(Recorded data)
*-*-*

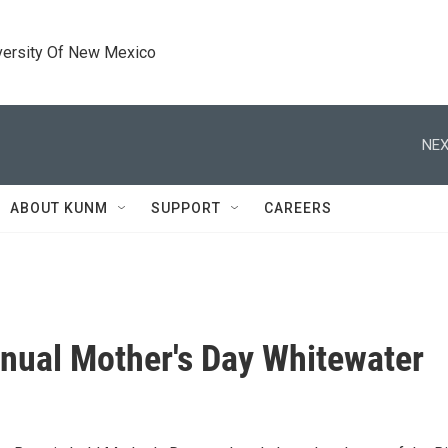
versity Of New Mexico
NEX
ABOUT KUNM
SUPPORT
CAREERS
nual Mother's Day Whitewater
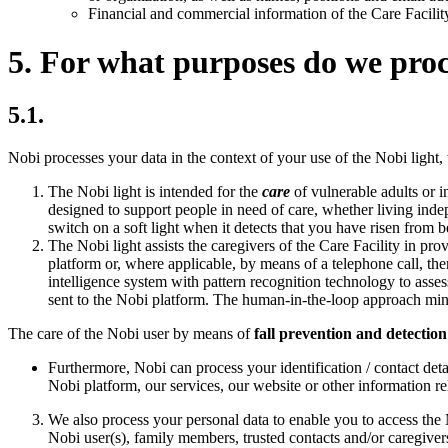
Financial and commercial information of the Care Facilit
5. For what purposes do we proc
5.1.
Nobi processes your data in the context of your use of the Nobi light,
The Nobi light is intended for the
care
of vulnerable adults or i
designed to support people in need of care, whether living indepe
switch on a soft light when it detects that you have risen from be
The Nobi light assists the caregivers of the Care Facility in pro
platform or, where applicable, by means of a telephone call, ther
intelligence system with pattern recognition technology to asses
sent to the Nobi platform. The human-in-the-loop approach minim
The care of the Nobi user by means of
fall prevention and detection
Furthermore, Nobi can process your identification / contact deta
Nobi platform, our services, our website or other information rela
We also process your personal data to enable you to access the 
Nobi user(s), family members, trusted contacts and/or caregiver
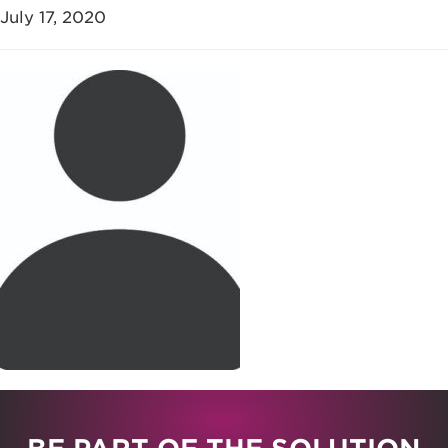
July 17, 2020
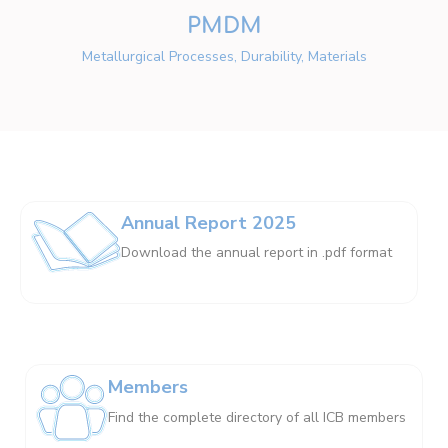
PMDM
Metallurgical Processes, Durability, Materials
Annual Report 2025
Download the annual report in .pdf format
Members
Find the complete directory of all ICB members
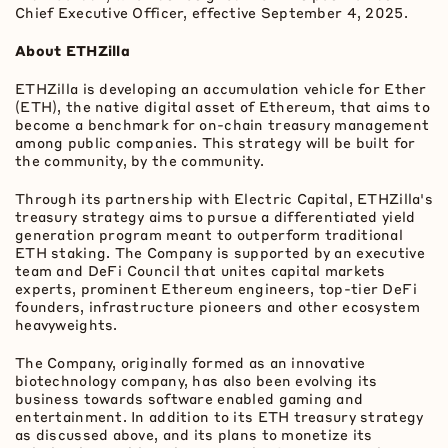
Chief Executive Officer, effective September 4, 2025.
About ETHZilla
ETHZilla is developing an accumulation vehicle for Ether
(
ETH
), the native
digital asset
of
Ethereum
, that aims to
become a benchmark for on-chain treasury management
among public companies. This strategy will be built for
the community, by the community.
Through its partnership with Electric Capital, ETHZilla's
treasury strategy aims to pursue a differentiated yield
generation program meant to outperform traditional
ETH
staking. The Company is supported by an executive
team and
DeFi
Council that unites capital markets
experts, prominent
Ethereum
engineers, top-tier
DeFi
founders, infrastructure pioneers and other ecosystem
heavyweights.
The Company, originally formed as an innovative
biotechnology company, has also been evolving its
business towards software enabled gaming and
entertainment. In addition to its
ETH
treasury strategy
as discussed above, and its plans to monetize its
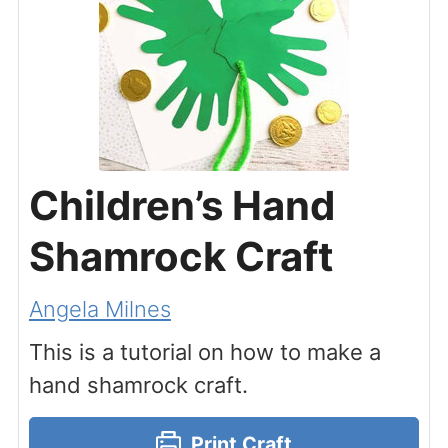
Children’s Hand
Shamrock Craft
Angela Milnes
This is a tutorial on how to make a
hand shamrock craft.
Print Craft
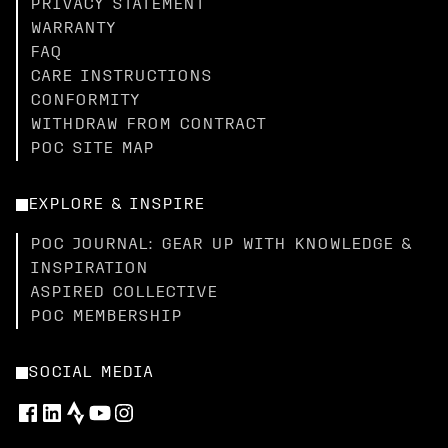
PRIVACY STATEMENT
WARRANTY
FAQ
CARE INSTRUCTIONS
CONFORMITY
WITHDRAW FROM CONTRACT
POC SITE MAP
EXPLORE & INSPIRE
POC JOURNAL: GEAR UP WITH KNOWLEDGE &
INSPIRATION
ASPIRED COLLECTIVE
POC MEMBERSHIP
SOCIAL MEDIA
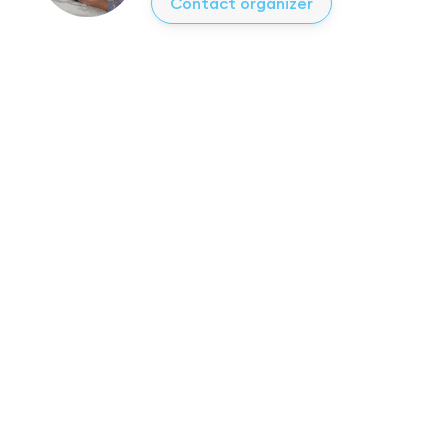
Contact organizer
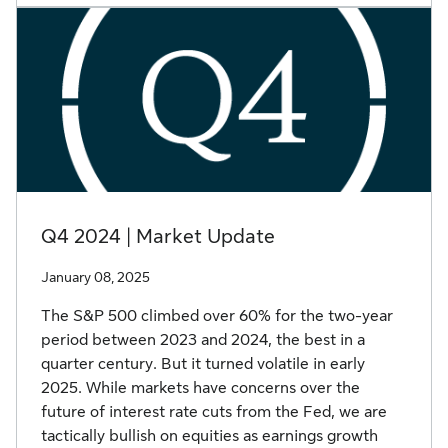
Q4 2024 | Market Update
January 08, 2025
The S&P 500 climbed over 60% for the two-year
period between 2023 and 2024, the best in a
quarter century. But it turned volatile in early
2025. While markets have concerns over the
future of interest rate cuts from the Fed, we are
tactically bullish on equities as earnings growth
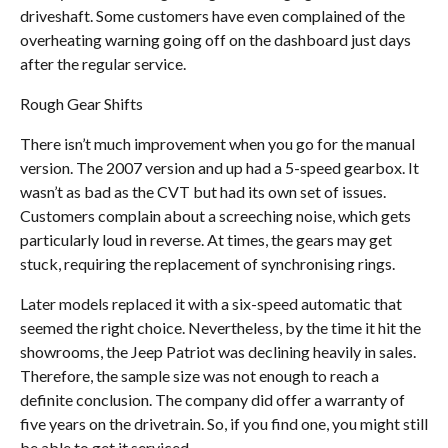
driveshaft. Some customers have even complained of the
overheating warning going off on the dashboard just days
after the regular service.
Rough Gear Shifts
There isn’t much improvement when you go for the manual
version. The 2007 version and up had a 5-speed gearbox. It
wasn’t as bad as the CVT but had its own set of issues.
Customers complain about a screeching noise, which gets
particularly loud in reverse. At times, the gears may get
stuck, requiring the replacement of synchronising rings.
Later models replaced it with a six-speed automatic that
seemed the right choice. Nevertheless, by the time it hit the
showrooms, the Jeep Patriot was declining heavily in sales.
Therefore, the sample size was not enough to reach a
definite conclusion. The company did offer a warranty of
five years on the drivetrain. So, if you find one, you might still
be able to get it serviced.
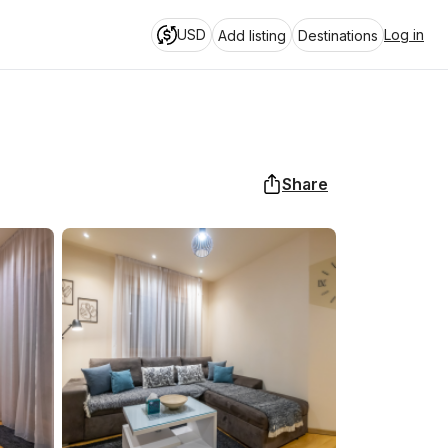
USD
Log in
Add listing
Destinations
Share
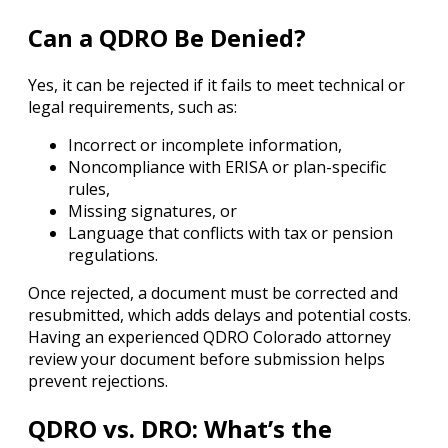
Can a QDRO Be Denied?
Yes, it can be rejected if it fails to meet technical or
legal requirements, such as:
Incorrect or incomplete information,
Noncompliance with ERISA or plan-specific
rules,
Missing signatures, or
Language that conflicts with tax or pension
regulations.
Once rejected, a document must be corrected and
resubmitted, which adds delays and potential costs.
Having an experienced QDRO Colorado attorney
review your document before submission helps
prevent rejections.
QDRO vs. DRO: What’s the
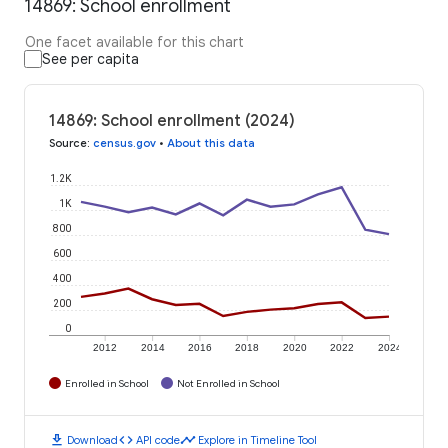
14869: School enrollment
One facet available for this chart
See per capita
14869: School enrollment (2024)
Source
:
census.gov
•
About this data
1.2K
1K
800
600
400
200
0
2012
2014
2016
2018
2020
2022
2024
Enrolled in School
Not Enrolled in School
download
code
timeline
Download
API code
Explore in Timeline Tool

*-*-*

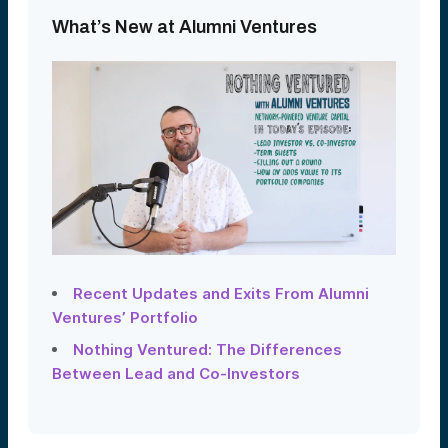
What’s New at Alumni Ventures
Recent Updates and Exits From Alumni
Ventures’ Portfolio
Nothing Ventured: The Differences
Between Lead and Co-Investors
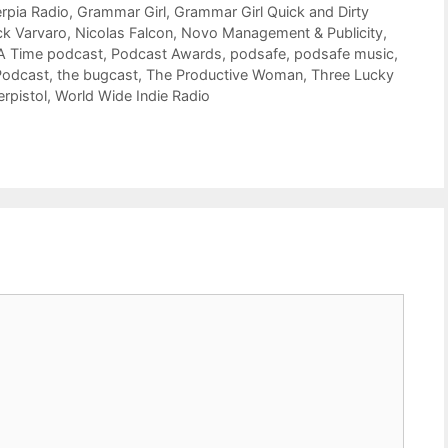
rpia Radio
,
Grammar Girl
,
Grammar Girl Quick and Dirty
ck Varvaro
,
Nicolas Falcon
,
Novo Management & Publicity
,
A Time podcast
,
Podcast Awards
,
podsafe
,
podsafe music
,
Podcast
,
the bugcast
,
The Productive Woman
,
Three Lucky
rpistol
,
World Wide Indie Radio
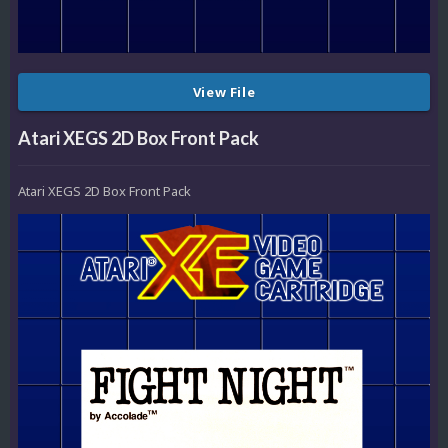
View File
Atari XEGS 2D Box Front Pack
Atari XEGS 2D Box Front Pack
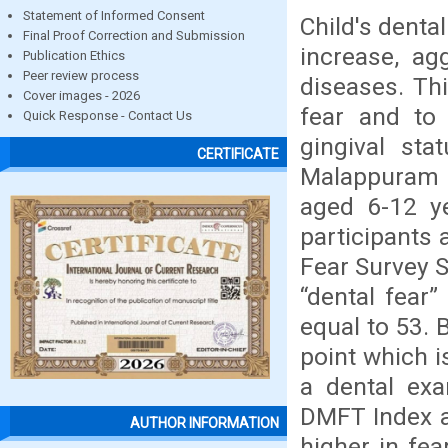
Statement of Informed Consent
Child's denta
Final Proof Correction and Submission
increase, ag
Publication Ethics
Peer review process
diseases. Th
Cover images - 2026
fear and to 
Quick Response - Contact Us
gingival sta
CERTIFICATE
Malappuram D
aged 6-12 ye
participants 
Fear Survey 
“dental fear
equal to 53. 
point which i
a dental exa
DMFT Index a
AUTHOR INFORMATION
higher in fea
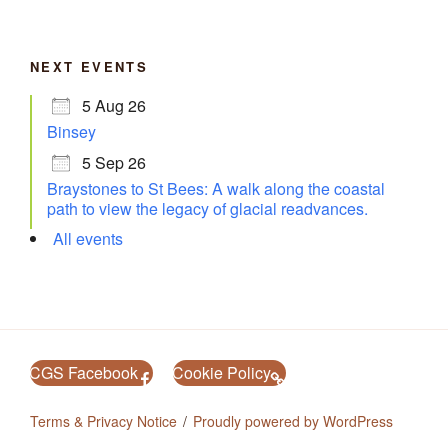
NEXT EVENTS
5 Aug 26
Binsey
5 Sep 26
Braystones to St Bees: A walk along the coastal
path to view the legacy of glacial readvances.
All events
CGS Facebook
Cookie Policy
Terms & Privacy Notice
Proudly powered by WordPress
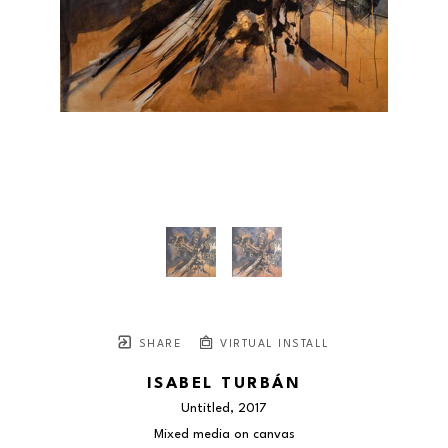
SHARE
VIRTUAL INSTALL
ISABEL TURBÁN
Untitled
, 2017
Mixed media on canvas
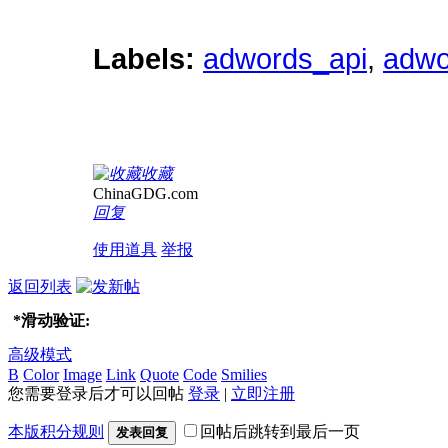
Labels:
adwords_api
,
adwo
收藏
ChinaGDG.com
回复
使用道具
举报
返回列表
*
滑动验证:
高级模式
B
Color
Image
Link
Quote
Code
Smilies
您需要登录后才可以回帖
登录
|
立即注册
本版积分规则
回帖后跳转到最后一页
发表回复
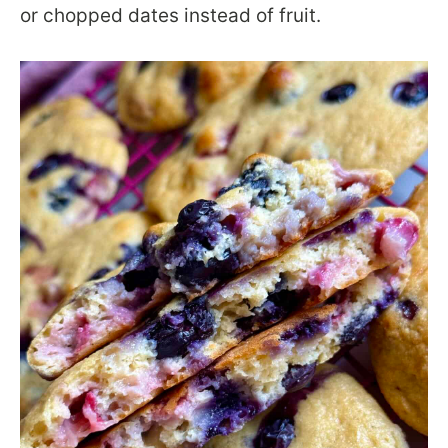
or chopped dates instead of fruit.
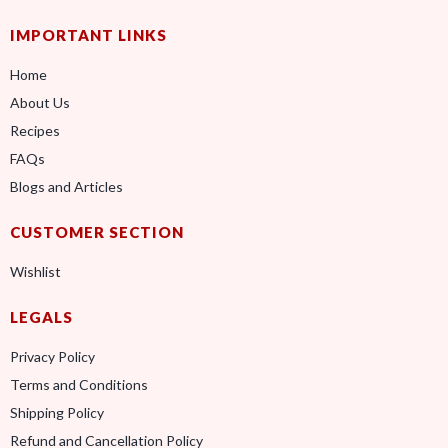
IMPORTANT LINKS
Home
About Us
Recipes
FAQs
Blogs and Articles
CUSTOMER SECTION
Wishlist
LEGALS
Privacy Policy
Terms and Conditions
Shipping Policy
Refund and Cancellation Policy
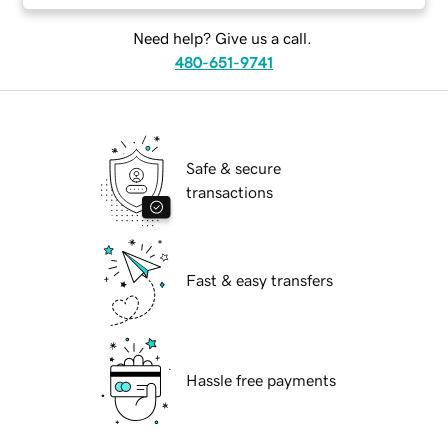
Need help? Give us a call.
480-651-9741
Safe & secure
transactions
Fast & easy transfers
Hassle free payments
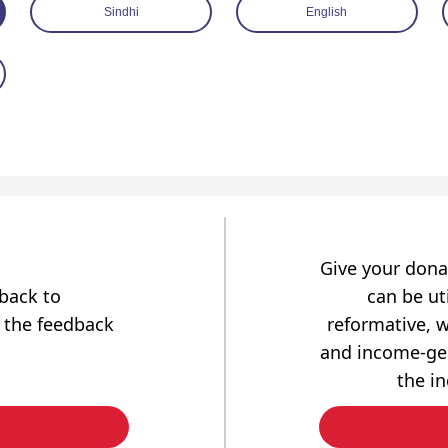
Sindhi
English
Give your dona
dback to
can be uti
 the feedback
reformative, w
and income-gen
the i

*-*-*

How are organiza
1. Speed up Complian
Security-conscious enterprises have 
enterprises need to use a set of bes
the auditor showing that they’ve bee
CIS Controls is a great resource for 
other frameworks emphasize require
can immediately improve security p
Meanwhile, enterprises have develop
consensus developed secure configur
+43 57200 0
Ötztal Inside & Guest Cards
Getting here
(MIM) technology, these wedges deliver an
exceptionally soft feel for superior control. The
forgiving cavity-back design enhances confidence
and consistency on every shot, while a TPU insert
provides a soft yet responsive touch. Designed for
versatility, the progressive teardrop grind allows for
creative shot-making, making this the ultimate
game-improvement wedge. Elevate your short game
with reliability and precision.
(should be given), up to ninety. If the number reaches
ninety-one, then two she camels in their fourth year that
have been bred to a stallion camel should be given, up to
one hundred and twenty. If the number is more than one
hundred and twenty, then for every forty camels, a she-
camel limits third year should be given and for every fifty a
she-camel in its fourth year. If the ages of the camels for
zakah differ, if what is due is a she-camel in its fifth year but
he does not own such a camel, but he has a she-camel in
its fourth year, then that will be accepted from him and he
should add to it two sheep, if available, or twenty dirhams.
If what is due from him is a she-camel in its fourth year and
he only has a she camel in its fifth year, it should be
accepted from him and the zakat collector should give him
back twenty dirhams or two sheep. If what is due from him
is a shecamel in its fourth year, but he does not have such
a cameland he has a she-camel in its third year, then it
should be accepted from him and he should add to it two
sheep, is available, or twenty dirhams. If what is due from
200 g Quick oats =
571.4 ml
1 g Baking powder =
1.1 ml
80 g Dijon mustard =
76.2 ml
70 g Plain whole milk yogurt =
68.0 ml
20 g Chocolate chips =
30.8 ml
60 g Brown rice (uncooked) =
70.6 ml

*-*-*

## YOUR INSTRUCTIONS
Above are the records; copy from them only the lines starting at the one containing "Missing signatures, or" and ending at the one containing "Explore in Timeline Tool", exactly and without pictures.

## RESULT
Missing signatures, or
Language that conflicts with tax or pension
regulations.
Once rejected, a document must be corrected and
resubmitted, which adds delays and potential costs.
Having an experienced QDRO Colorado attorney
review your document before submission helps
prevent rejections.
QDRO vs. DRO: What’s the
14869: School enrollment
One facet available for this chart
See per capita
14869: School enrollment (2024)
Source
:
census.gov
•
About this data
1.2K
1K
800
600
400
200
0
2012
2014
2016
2018
2020
2022
2024
Enrolled in School
Not Enrolled in School
download
code
timeline
Download
API code
Explore in Timeline Tool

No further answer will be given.